- Melinoë in Hades II
- First appearance: Hades II (2025)
- Voiced by: Judy Alice Lee

In-universe information
- Species: Demigod
- Family: Hades (father) Persephone (mother) Zagreus (brother)

= Melinoë (Hades) =

Fictional character from Hades II

Melinoë is a character in the 2025 video game Hades II. She is the game's protagonist as well as the sister of Zagreus, protagonist of the previous and first game of the series Hades, and daughter of Hades himself, his second born. She is a witch and is able to use magic techniques as well as weapons in combat, tasked with saving her father by killing the Titan Chronos. She is based on the mythological figure of the same name. Her character has received generally positive reception, with her relationships with Hecate and Nemesis being particularly praised.

Like Zagreus, Melinoë is bisexual and can form romantic relationships with Eris, Icarus, Moros, and Nemesis.

==Fictional character biography==

Melinoë appears as the protagonist of Hades II. She is the Princess of the Underworld, being the daughter of Hades and Persephone, and the younger sister of Zagreus. She was raised by Hecate, who rescued and subsequently hid her from the titan Chronos after he was revived and took vengeance on the House of Hades. During the events of the game, Melinoë has very little connection to her family, as she was taken by Hecate as an infant. However, she is fiercely loyal to them and will stop at nothing to see them freed from Chronos' imprisonment.

Under the protection of Hecate in the Crossroads, Melinoë was trained in the art of witchcraft, which lends her the majority of her abilities. She is also martially proficient in a variety of weaponry, which she uses in tandem with her magical abilities to fight the armies of Chronos.

==Concept and creation==
Melinoë is based on the mythological figure of the same name from Greek mythology, noted by The Guardian writer Patricia Hernandez as a character believed by some scholars to possibly be a syncretisation of the goddess Persephone. The team at Supergiant Games felt that the little information available for Melinoë was compelling, wanting to explore her story and familial connections, as well as "expand [their] vision of the underworld." They also desired to "explore and highlight magic in Greek mythology and its often misunderstood connections." She is voiced by Judy Alice Lee.

==Reception==
Melinoë has received generally positive reception. Siliconera writer Kazuma Hashimoto found her interesting, particularly her relationship with Nemesis, which he found intriguing due to the level of hostility between them. Fellow Siliconera writer Brent Koepp agreed, finding himself relating to the rivalry between Melinoë and Nemesis, saying that it had his "blood boiling at first." He also discussed how invested he was in Melinoë's story, wanting to help her rescue her family. The relationship between Melinoë and Hecate was a standout moment for Arstechnica writer Kyle Orland, particularly how Hecate tests Melinoë's strength by serving as the game's first boss. Rolling Stone writers Christopher Cruz and Nikki McCann Ramirez contrasted her character from Zagreus, describing him as a jock while Melinoë was "much more studious, relentlessly disciplined, and overflowing with her own charm." Destructoid writer Gavin Wichmann felt that Melinoë's combat style, which he felt was more versatile than Zagreus' in the previous game, reflected the kind of character Melinoë was. He felt that her backstory of training to defeat Chronos was reflected in how certain moves, such as her Casts, could be used tactically, such as holding enemies in place. Wichmann also felt that Melinoë was unlike Zagreus in several ways, namely how she is more collected, calculating, and careful. Game Rant writer Josh Cotts felt that her differences from Zagreus helped Hades II avoid being in its predecessor's shadow, noting how her sincerity and seriousness helps make her unique.

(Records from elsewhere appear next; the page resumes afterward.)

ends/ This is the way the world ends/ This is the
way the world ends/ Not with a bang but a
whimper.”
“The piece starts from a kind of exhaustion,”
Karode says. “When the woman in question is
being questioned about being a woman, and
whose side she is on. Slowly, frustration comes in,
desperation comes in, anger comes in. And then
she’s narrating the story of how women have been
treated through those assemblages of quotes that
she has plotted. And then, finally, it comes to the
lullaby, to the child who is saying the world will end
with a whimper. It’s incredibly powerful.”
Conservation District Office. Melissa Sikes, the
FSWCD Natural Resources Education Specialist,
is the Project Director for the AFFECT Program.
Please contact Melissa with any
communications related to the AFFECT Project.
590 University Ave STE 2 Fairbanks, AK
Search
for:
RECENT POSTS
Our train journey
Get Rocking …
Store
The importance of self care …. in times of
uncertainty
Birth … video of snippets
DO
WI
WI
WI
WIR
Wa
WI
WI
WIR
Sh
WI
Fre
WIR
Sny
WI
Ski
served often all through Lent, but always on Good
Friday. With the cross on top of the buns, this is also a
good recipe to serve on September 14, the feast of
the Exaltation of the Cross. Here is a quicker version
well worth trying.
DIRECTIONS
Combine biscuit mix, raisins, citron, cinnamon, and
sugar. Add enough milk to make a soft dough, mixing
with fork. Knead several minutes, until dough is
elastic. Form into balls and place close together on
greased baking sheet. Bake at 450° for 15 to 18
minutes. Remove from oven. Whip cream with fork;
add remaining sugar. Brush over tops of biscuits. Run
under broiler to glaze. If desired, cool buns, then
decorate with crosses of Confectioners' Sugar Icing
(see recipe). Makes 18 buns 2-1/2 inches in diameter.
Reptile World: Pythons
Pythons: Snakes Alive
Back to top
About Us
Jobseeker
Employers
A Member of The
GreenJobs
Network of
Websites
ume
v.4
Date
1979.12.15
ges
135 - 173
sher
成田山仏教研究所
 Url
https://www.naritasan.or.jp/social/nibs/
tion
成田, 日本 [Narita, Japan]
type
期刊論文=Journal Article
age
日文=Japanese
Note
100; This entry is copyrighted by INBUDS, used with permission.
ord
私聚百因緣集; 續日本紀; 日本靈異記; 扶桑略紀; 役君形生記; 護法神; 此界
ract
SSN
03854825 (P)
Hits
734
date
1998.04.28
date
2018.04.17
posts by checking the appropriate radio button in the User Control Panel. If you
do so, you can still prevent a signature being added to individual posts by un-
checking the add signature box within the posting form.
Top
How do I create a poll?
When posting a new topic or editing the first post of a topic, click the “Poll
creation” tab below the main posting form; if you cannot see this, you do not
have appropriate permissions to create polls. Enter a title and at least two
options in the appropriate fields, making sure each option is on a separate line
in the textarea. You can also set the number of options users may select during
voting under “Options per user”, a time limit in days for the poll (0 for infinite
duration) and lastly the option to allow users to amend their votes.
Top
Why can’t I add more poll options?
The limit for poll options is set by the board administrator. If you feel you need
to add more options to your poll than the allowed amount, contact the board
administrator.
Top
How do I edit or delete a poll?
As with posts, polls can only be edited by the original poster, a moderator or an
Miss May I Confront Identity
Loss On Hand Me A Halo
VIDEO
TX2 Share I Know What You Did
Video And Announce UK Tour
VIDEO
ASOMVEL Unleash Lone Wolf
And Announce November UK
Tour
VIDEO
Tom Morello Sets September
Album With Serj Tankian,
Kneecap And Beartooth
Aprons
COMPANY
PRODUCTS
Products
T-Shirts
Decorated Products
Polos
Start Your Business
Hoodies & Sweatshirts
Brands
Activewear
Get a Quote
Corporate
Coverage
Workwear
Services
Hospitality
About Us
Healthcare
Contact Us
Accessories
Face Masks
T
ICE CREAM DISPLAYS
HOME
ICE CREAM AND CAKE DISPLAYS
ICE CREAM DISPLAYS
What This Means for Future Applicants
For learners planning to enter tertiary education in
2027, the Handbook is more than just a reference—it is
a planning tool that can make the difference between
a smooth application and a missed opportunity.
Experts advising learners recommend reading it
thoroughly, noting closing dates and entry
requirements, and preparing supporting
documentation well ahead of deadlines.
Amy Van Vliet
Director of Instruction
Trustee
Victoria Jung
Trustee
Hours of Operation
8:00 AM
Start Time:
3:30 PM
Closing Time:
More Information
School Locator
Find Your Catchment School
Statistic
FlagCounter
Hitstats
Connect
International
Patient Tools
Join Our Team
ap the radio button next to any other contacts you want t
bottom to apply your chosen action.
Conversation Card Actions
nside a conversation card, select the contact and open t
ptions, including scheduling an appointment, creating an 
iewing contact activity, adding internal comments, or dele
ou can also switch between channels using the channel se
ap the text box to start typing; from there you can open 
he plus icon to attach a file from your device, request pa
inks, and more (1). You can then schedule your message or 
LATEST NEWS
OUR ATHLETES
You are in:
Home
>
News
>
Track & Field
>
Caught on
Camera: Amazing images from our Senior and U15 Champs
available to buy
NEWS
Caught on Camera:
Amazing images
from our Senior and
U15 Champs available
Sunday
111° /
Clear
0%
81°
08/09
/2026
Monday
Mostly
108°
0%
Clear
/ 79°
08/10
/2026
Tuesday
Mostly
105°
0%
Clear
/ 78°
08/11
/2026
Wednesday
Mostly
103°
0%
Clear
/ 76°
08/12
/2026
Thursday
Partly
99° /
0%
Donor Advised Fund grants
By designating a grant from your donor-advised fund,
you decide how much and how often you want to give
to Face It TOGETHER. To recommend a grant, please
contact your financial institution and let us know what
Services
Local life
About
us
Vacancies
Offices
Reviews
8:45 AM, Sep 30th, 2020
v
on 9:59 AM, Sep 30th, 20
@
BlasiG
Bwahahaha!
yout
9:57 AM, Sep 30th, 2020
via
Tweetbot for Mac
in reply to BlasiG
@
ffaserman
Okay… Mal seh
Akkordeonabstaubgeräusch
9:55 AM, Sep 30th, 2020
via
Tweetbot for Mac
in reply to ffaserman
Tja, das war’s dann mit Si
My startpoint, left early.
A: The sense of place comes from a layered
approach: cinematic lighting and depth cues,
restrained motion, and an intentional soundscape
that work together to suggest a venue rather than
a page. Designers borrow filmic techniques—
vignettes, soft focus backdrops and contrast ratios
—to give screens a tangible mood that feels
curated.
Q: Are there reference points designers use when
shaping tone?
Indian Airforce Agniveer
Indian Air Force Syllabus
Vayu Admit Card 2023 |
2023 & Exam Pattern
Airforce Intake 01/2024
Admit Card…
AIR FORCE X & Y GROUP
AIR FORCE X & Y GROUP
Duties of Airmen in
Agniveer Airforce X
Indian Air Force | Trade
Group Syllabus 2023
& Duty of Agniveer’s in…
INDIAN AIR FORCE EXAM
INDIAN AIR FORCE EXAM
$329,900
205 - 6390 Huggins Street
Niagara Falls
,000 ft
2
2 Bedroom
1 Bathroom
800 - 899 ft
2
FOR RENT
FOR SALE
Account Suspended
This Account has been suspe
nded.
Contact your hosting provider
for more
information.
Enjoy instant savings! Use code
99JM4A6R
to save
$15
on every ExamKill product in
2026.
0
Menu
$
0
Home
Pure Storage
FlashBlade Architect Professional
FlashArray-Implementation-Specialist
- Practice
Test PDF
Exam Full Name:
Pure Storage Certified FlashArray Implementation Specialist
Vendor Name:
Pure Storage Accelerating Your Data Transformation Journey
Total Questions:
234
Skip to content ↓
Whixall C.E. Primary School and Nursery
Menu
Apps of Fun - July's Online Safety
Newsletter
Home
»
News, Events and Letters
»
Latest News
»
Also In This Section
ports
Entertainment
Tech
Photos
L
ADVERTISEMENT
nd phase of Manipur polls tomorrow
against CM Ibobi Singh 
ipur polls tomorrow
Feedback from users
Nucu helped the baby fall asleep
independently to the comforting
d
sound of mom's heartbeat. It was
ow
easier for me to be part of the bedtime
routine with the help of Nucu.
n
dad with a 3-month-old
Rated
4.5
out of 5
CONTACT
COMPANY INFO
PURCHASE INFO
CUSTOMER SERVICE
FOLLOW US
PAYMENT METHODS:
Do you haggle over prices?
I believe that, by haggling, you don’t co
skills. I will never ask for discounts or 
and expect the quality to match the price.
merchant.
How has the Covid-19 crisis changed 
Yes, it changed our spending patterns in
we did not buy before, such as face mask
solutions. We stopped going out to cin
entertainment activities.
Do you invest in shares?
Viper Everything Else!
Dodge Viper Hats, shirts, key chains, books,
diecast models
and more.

Her mythological connections have been discussed by critics, with IGN Italy writer Stefano Castagnola stated before the release of Hades II that they should take creative liberties to soften up the aspect of the mythological Melinoë tormenting mortals. ZME Science writer Andrei Mihai discussed the similarities and differences between Melinoë in Hades II and the mythological figure. He noted certain liberties taken with the depiction, arguing that whether the mythological figure was an individual goddess is disputed, as well as whether she was the daughter of Zeus or Hades. The Mary Sue writer Vanessa Esguerra also discussed the Zeus and Hades aspect of the mythological figure's history, appreciating that they chose to take liberties with this and not depict that aspect.